Kentucky U.S. District Judge David Bunning has tossed out a wrongful-death lawsuit against the Knoxville Police Department and Officer Randall Smith in the August 2010 death of Mysti Breez Leath. A second officer, Jason Artymovich, who was nominally involved in the case, also has been cleared in the litigation.
The lawsuit blamed Smith for Leath's death in a car crash 45 minutes after Smith left her outside her parents' locked home. According to the judge's ruling, Leath, 23, had been involved in a brawl among a house full of young women, all of whom had been drinking.
The fight had concluded when Smith and Artymovich arrived. With no evidence to show who started the fight, the officers chose not to arrest anyone, but Smith offered to take Leath to her parents' home. When they arrived, the house was locked, and no one came to the door. Leath assured Smith she could gain entry via a hidden key, so Smith, who was captured on audio worrying over leaving Leath "intoxicated" outside, left, Bunning wrote.

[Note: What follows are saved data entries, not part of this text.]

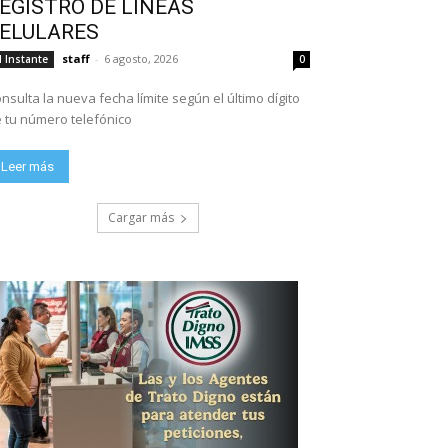
EGISTRO DE LÍNEAS
ELULARES
staff
-
6 agosto, 2026
l Instante
0
nsulta la nueva fecha límite según el último dígito
 tu número telefónico
Leer más
Cargar más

Leath did not go inside the house, however, but instead wound up a passenger in a car driven by one of the women with whom she earlier had brawled. Leath was killed when her drunk friend crashed the car into a tree. A police report filed at the time indicated Leath may have contributed to the crash by again fighting with her friend in the car.
The lawsuit alleged Leath was drunk and high on prescription drugs when Smith dropped her off and faulted him for leaving her alone and "in danger." He owed her a duty of care once he chose to take her to her parents' home, the lawsuit alleged.

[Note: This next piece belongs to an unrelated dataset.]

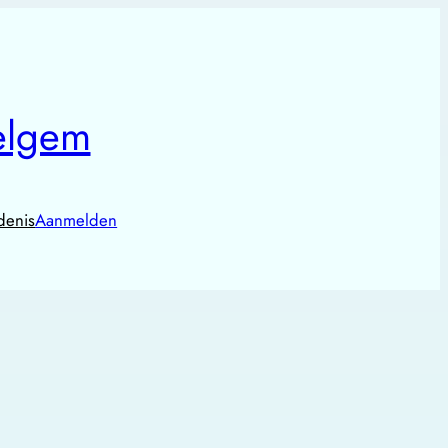
elgem
denis
Aanmelden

Bunning ruled Smith bore no blame for Leath's death.
"This is unquestionably a tragic case," Bunning wrote. "However ... Officer Smith is not responsible for the tragedy. He did not violate Leath's substantive due process rights because he neither took Leath into custody such that he incurred the affirmative duty to care for her, nor did he leave her in a place of grave danger.

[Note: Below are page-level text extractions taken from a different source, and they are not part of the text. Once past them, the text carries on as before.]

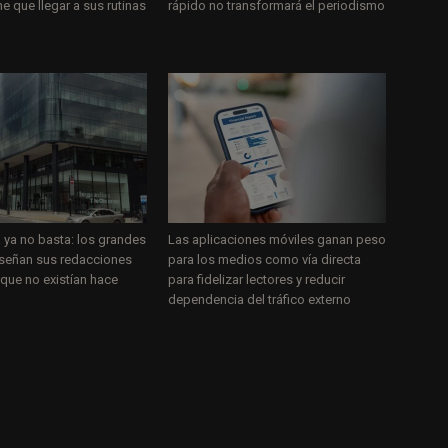
ne que llegar a sus rutinas
rápido no transformará el periodismo
a ya no basta: los grandes
Las aplicaciones móviles ganan peso
señan sus redacciones
para los medios como vía directa
 que no existían hace
para fidelizar lectores y reducir
dependencia del tráfico externo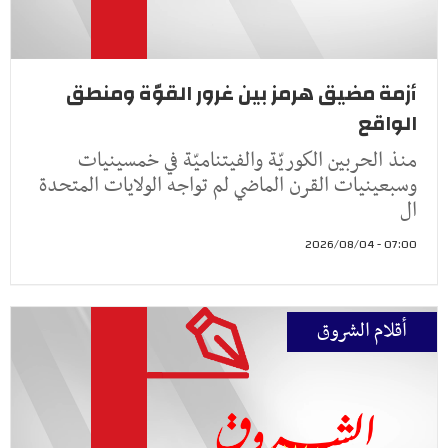
أزمة مضيق هرمز بين غرور القوّة ومنطق
الواقع
منذ الحربين الكوريّة والفيتناميّة في خمسينيات
وسبعينيات القرن الماضي لم تواجه الولايات المتحدة
ال
07:00 - 2026/08/04
أقلام الشروق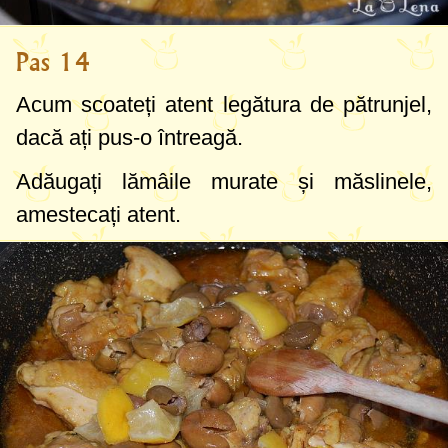
Pas 14
Acum scoateți atent legătura de pătrunjel,
dacă ați pus-o întreagă.
Adăugați lămâile murate și măslinele,
amestecați atent.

"Instead, he generously gave Leath a ride to her parents' residence and left her when he was assured she could get inside the home," Bunning continued. "Unfortunately, Leath was later killed after choosing to get in the vehicle with an intoxicated driver who wrecked into a tree. Officer Smith had nothing to do with this unforeseeable accident."
Bunning is one of a handful of Kentucky judges who are helping out with Knoxville-based federal cases in the wake of the retirement of U.S. District Judge Thomas Phillips. Pamela L. Reeves, tapped by President Barack Obama to replace him, has not yet been confirmed by Congress.